No me voy a meter en la hipoteca. No me salen las cuentas, mis ingresos vienen y van como los caballitos del tiovivo. Lo he hablado con María y de momento estamos de acuerdo. El futuro dirá pero ahora hay que apurar el alquiler y ver cómo pasan los años, el niño, nuestros trabajos, si aguantan las presillas que sujetan el guardabarros del coche, si logramos optimizar el espacio de los armarios… Yo quiero que Pablo e Irene sean felices. Que sus hijos rían a carcajadas saltando a la piscina mientras sus padres apuran una lata de Steinburg  y se miran cómplices, con ojos llenos de ternura, con esa mirada de ciervo, profunda y oscura, acuosa y bella. Ternera crepitando sobre las brases. Un libro de César Rendueles abanicando la mesa con sus páginas.
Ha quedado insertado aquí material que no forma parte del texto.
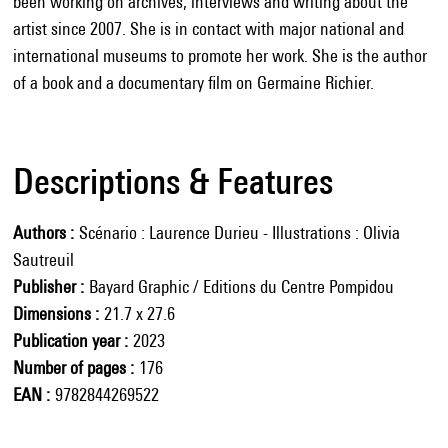
been working on archives, interviews and writing about the
artist since 2007. She is in contact with major national and
international museums to promote her work. She is the author
of a book and a documentary film on Germaine Richier.
Descriptions & Features
Authors
Scénario : Laurence Durieu - Illustrations : Olivia
Sautreuil
Publisher
Bayard Graphic / Editions du Centre Pompidou
Dimensions
21.7 x 27.6
Publication year
2023
Number of pages
176
EAN
9782844269522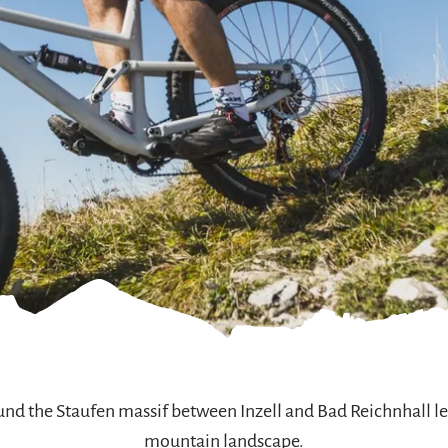
und the Staufen massif between Inzell and Bad Reichnhall le
mountain landscape.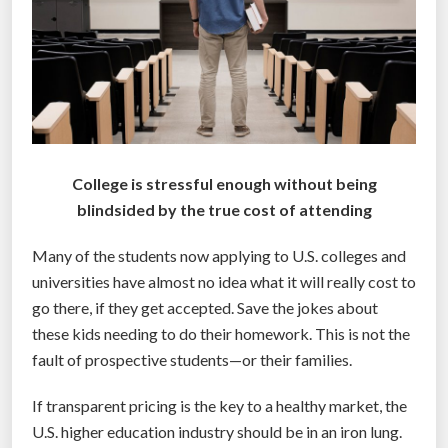
t
s
b
y
2
0
3
College is stressful enough without being
0
blindsided by the true cost of attending
p
e
Many of the students now applying to U.S. colleges and
o
universities have almost no idea what it will really cost to
p
go there, if they get accepted. Save the jokes about
l
these kids needing to do their homework. This is not the
e
fault of prospective students—or their families.
w
If transparent pricing is the key to a healthy market, the
i
U.S. higher education industry should be in an iron lung.
l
Diferente será escucharlos a partir de ahora hablar de “la gente”. Porque asomará una pícara sonrisa como diciendo: “Jí, la gente…”.
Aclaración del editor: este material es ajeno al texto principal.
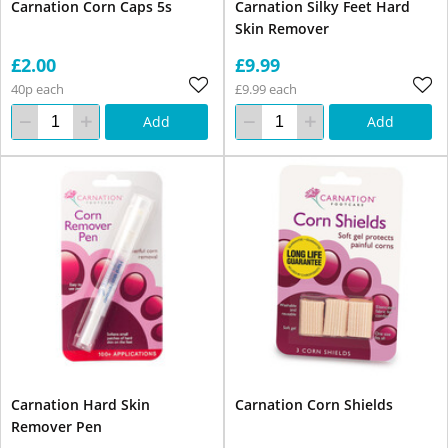
Carnation Corn Caps 5s
Carnation Silky Feet Hard
Skin Remover
£2.00
£9.99
40p each
£9.99 each
Add
Add
Carnation Hard Skin
Carnation Corn Shields
Remover Pen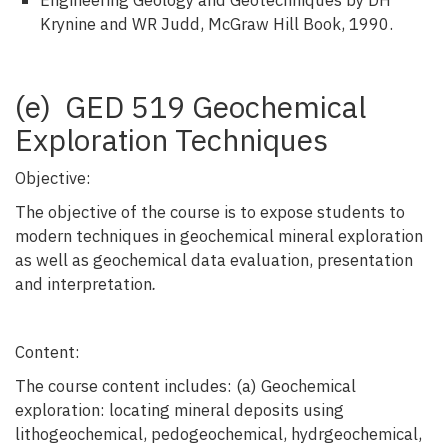
Engineering Geology and Geotechniques by DH
Krynine and WR Judd, McGraw Hill Book, 1990.
(e) GED 519 Geochemical
Exploration Techniques
Objective:
The objective of the course is to expose students to
modern techniques in geochemical mineral exploration
as well as geochemical data evaluation, presentation
and interpretation
.
Content:
The course content includes: (a) Geochemical
exploration: locating mineral deposits using
lithogeochemical, pedogeochemical, hydrgeochemical,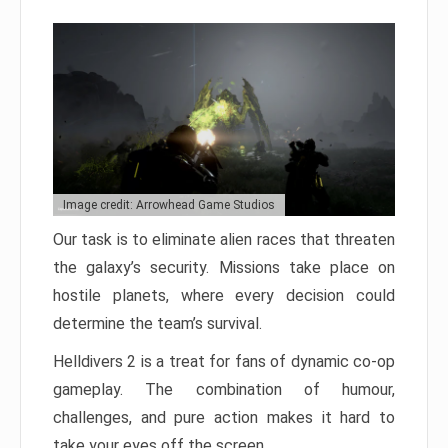
Image credit: Arrowhead Game Studios
Our task is to eliminate alien races that threaten
the galaxy’s security. Missions take place on
hostile planets, where every decision could
determine the team’s survival.
Helldivers 2 is a treat for fans of dynamic co-op
gameplay. The combination of humour,
challenges, and pure action makes it hard to
take your eyes off the screen.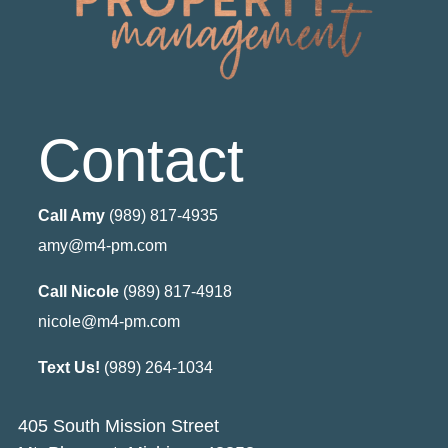
Contact
Call Amy
(989) 817-4935
amy@m4-pm.com
Call Nicole
(989) 817-4918
nicole@m4-pm.com
Text Us!
(989) 264-1034
405 South Mission Street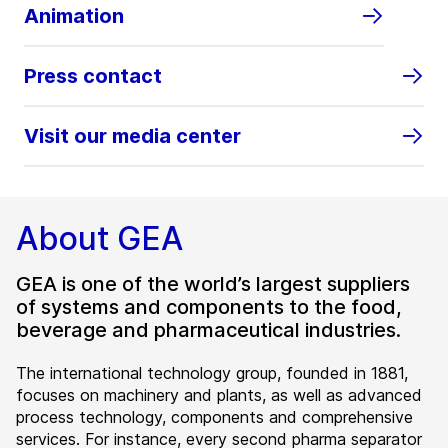
Animation
Press contact
Visit our media center
About GEA
GEA is one of the world’s largest suppliers
of systems and components to the food,
beverage and pharmaceutical industries.
The international technology group, founded in 1881,
focuses on machinery and plants, as well as advanced
process technology, components and comprehensive
services. For instance, every second pharma separator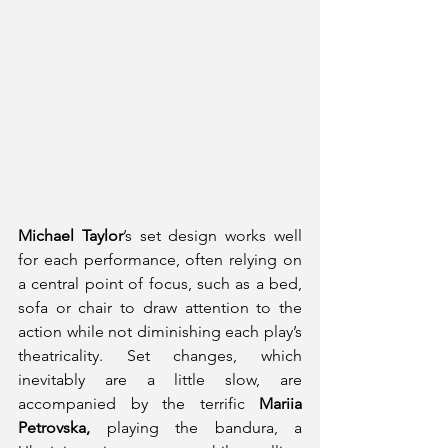
Michael Taylor
’s set design works well 
for each performance, often relying on 
a central point of focus, such as a bed, 
sofa or chair to draw attention to the 
action while not diminishing each play’s 
theatricality. Set changes, which 
inevitably are a little slow, are 
accompanied by the terrific 
Mariia 
Petrovska,
 playing the bandura, a 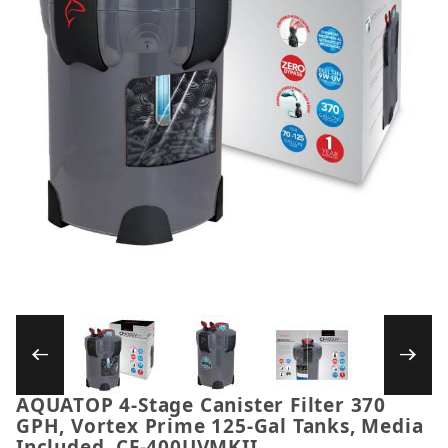
Thumbnail Filmstrip of AQUATOP 4-Stage Canis
AQUATOP 4-Stage Canister Filter 370
Purchase AQUATOP 4-Stage Canister Filter 370 GPH,
GPH, Vortex Prime 125-Gal Tanks, Media
Included, CF-400UVMKII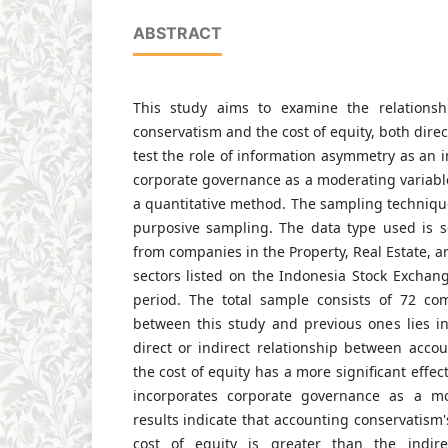
ABSTRACT
This study aims to examine the relations
conservatism and the cost of equity, both direct
test the role of information asymmetry as an i
corporate governance as a moderating variabl
a quantitative method. The sampling techniq
purposive sampling. The data type used is 
from companies in the Property, Real Estate, a
sectors listed on the Indonesia Stock Exchan
period. The total sample consists of 72 co
between this study and previous ones lies i
direct or indirect relationship between acco
the cost of equity has a more significant effect
incorporates corporate governance as a mo
results indicate that accounting conservatism'
cost of equity is greater than the indir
Se vende un tercero en Miralbaida. Mis padres no dan un ruido. Mi tío tampoco. Tiene dos perrillas, pero ladran poco. El parque de enfrente está muy bien. Llegan dos autobuses, el ocho y el cuatro. En el Diego se come bien y siempre dan fútbol. El Hipercor está a un paso. Me cuentan que el Churruca es buen colegio y el López-Neyra un instituto que ni os digo. Por 110000 euros es vuestro. Una quinta parte de lo que cuesta el refugio sentimental de Irene y Pablo. Y digo más, vicheando en Fotocasa, he visto que los hay hasta por 90000 en la misma zona. Son pisos recogidos, pero duros. No muy fríos, no muy calurosos. Sobrevivimos muchos años con el ventilador y ni tan mal. Me he criado en uno. Sé de lo que hablo. A ver, no es la mansión pequeñoburguesa de los Montero Iglesias, pero la socialdemocracia es un poco esto: ser felices con lo que tenemos, adaptarnos a la vida como los culos a las sillas de las casetas, no decir a los demás de qué tienen que privarse y envidiar mencheviquemente lo que los revolucionarios, seres de luz, sí que pueden permitirse.